■ TASK MATERIAL ■
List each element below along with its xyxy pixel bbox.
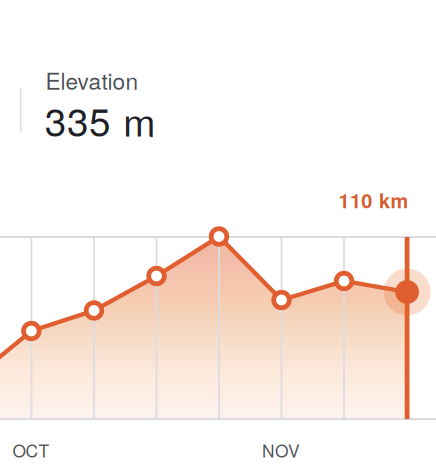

* * *

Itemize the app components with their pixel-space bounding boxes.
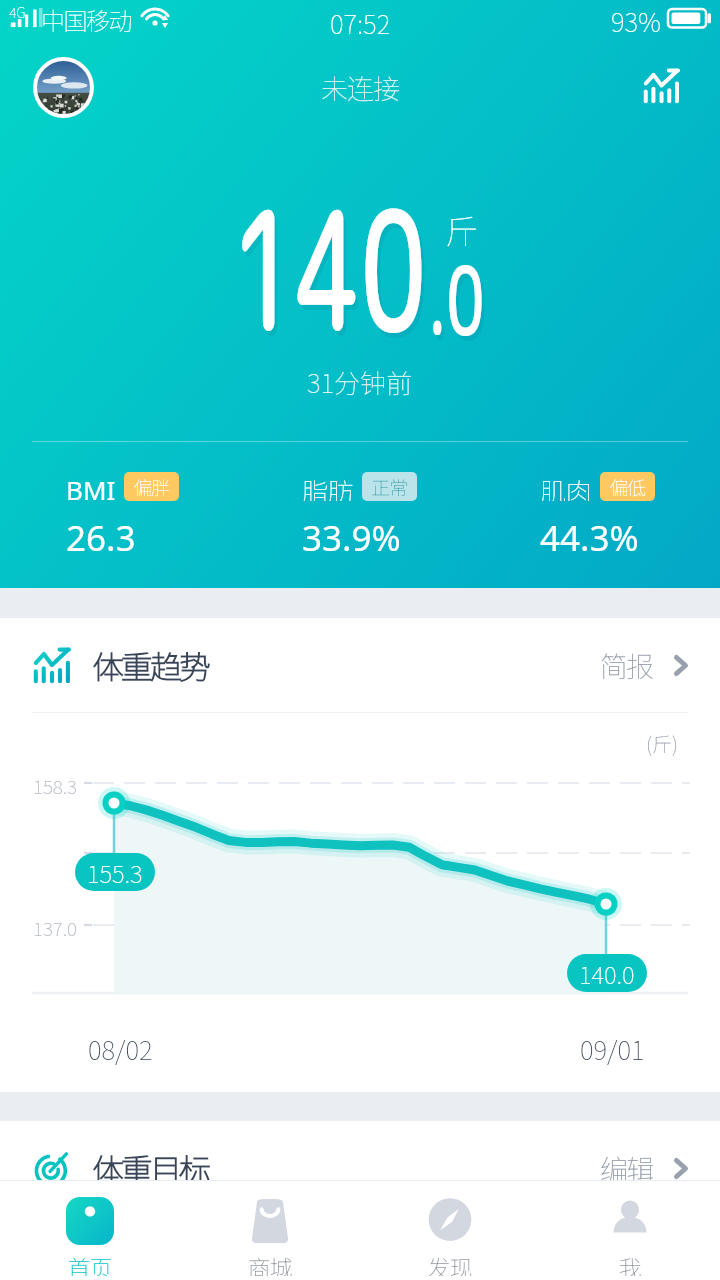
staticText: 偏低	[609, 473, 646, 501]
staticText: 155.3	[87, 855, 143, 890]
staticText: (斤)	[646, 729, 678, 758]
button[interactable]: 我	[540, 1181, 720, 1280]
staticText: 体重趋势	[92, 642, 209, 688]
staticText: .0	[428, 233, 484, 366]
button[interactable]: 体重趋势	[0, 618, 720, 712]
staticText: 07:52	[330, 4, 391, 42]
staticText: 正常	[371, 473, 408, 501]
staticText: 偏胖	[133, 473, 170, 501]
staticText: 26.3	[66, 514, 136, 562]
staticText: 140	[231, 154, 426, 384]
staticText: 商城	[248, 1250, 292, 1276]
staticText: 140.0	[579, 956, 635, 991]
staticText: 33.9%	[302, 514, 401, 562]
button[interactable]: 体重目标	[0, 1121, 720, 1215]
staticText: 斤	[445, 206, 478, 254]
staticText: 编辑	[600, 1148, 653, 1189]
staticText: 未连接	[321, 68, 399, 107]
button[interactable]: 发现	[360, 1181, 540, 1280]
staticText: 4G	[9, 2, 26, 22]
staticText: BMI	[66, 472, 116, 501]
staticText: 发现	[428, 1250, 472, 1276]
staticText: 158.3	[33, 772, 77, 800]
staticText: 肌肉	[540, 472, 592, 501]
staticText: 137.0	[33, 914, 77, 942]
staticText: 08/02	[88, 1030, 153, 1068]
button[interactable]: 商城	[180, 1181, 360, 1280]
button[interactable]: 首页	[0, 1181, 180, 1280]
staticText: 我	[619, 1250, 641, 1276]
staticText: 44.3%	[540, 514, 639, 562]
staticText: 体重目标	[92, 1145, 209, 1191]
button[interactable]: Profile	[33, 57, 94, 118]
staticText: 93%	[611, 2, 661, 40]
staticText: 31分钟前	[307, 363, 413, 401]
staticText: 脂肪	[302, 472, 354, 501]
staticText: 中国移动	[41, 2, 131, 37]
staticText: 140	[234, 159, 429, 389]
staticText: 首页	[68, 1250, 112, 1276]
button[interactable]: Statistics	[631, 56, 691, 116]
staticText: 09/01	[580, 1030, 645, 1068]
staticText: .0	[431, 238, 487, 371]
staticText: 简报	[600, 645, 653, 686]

==

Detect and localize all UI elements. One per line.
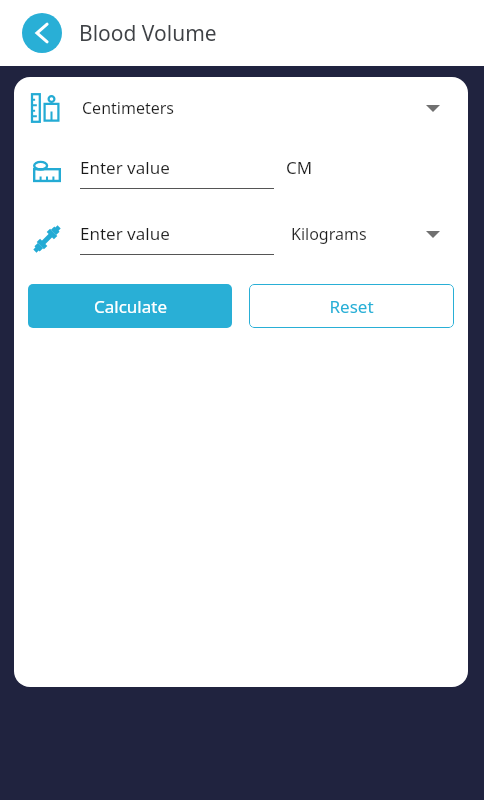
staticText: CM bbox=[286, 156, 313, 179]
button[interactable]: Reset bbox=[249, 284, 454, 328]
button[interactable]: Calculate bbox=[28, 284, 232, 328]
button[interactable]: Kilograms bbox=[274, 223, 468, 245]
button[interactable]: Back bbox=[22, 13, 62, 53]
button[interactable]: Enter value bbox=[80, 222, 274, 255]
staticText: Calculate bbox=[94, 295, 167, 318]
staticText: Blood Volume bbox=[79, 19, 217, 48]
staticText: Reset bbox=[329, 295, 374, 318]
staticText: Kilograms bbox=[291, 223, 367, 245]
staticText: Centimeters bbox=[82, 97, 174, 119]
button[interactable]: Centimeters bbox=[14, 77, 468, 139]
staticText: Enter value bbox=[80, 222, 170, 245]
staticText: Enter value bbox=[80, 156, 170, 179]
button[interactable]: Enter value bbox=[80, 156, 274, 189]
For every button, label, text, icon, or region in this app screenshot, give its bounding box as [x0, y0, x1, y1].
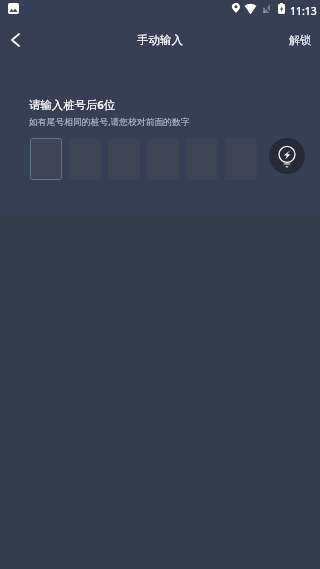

■ WHAT IS REQUIRED ■
Transcribe, from the material above, the stretch starting at the line with "Detect and localize" and ending at the line with "For every button, label, text, icon, or", both included, exactly. Do not carry over pictures.

■ REPLY ■
Detect and localize all UI elements. One per line.
staticText: CM bbox=[286, 156, 313, 179]
button[interactable]: Reset bbox=[249, 284, 454, 328]
button[interactable]: Calculate bbox=[28, 284, 232, 328]
button[interactable]: Kilograms bbox=[274, 223, 468, 245]
button[interactable]: Back bbox=[22, 13, 62, 53]
button[interactable]: Enter value bbox=[80, 222, 274, 255]
staticText: Calculate bbox=[94, 295, 167, 318]
staticText: Blood Volume bbox=[79, 19, 217, 48]
staticText: Reset bbox=[329, 295, 374, 318]
staticText: Kilograms bbox=[291, 223, 367, 245]
staticText: Centimeters bbox=[82, 97, 174, 119]
button[interactable]: Centimeters bbox=[14, 77, 468, 139]
staticText: Enter value bbox=[80, 222, 170, 245]
staticText: Enter value bbox=[80, 156, 170, 179]
button[interactable]: Enter value bbox=[80, 156, 274, 189]
For every button, label, text, icon, or region in this app screenshot, give its bounding box as [x0, y0, x1, y1].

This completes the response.